Monday, 3 October 2016

REVIEW - DEEPWATER HORIZON (PETER BERG)


You can always trust a Republican to miss the point entirely, and wilfully so. Yes, I'm getting political, because the story of the Deepwater Horizon disaster was political, whether these filmmakers acknowledge that or not. Their ploy to rope in the average American viewer (and these days, we know all too well what that means) involves the usual negligible concessions to inclusion and positive representation, largely smothered by a blinkered celebration of egotistical, heterosexual, white American machismo.

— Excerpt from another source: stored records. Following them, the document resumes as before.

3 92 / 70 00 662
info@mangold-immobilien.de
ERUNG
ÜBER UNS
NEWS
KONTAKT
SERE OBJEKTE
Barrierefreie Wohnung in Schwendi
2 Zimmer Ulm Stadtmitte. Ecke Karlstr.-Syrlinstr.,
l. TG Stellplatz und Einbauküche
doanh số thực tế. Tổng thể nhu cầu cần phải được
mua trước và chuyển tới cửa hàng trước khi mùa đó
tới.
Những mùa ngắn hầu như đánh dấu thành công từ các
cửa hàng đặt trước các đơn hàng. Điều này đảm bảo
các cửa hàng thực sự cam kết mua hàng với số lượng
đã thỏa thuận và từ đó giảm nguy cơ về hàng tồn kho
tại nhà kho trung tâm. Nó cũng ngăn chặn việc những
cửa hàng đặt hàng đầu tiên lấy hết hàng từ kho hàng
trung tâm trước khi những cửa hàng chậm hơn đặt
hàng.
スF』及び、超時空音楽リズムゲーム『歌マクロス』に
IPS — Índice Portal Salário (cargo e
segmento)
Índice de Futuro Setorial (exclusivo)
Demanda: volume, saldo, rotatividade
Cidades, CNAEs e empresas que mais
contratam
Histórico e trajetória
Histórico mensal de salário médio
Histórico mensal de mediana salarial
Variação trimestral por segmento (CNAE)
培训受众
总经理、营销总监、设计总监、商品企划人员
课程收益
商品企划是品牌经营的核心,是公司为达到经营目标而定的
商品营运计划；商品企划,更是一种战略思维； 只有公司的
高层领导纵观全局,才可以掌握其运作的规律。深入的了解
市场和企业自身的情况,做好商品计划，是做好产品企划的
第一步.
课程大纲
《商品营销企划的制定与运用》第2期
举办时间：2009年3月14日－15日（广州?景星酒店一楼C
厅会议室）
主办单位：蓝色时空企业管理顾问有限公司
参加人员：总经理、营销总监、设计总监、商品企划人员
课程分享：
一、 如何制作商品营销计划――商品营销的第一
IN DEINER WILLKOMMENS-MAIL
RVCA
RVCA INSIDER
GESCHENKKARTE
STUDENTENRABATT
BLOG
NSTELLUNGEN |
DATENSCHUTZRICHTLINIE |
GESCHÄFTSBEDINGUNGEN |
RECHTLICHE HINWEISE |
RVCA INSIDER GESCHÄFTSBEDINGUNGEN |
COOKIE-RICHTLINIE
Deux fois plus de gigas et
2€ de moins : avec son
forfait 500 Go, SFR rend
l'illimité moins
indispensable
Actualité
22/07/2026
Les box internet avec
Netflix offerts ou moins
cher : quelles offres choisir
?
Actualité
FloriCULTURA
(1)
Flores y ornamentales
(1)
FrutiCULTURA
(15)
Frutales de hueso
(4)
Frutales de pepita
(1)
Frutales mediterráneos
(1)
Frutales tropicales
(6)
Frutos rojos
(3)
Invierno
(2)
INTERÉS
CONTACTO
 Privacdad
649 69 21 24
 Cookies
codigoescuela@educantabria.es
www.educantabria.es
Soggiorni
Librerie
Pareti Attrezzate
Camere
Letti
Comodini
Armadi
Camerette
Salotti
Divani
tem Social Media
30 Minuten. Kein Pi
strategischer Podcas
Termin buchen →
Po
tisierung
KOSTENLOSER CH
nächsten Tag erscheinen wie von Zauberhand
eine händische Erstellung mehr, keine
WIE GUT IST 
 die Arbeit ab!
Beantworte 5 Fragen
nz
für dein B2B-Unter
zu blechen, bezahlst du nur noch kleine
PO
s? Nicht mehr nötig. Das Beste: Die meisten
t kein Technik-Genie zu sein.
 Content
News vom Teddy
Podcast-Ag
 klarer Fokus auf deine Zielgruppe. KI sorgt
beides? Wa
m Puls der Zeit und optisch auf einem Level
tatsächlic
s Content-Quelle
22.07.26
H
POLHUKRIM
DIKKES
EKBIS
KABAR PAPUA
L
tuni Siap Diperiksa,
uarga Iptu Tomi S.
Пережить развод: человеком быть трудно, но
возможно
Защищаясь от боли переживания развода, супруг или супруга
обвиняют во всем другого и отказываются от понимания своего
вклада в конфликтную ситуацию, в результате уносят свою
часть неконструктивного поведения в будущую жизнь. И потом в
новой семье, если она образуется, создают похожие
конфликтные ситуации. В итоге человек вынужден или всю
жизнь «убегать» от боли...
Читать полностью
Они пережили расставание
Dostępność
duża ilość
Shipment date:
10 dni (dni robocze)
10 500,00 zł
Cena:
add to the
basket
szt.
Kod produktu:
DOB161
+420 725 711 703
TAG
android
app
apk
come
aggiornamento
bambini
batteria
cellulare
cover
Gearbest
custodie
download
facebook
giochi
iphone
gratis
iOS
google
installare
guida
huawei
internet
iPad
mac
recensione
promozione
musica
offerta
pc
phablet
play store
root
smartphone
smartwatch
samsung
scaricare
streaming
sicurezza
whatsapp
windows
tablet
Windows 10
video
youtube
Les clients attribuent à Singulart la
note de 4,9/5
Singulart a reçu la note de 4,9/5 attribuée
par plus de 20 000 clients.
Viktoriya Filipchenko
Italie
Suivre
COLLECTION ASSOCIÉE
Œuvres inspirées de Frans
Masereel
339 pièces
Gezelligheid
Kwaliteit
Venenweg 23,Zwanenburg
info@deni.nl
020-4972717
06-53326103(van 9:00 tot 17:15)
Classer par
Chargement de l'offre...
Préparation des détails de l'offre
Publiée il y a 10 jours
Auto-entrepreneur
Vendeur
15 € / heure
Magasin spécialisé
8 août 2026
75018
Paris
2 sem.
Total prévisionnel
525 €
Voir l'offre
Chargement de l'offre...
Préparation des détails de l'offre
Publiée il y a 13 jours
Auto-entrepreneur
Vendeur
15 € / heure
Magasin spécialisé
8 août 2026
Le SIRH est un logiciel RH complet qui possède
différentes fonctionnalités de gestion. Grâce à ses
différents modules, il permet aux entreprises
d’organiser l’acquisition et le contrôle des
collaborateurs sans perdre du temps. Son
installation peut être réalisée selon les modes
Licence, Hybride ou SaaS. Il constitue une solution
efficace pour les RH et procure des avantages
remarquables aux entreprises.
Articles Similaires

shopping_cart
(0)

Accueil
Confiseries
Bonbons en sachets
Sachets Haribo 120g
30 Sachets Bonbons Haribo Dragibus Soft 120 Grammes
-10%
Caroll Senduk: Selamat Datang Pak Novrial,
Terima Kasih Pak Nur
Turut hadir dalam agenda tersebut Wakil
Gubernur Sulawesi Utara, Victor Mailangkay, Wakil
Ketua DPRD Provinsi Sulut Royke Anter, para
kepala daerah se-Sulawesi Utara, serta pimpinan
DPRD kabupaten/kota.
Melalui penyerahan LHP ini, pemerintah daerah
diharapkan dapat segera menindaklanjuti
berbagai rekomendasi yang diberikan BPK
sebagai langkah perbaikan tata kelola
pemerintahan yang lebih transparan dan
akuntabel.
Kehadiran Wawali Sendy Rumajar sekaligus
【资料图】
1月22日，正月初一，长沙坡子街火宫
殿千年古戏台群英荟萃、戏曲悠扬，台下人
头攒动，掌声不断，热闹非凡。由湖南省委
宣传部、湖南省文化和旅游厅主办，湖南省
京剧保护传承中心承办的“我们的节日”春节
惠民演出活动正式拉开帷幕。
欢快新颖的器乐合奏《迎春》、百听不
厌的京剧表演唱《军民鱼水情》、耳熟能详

Amid the bluster of Deepwater Horizon, albeit excellently staged, Peter Berg intentionally loses sight of the bigger picture, whilst ensuring to insert certain details that infer that he's not entirely ignorant of the value of context. In pursuit of this skewed slant on reality, Berg's film emphasizes select points, those particularly attractive to his target demographic: mistrust of authority, the dignity of hard work dutifully done, virtues such as loyalty, bravery and compassion. It's respectable stuff, yet coated in a typically self-aggrandizing sheen of standard christian American self-satisfaction, and all the technical brilliance that $156 million can get you can't yet redeem such damning flaws. Berg displays great flair in wielding this brilliance, putting it to smart effect in tense dramatic and thrilling action-esque sequences both; all that money was put to surprisingly solid use, as evidenced in Deepwater Horizon's sensible design, stressing a leanness of style throughout, accentuated by verisimilar craft. By the workers, and for the workers, Deepwater Horizon somehow still manages to rank as among the most conservative studio pictures of the year.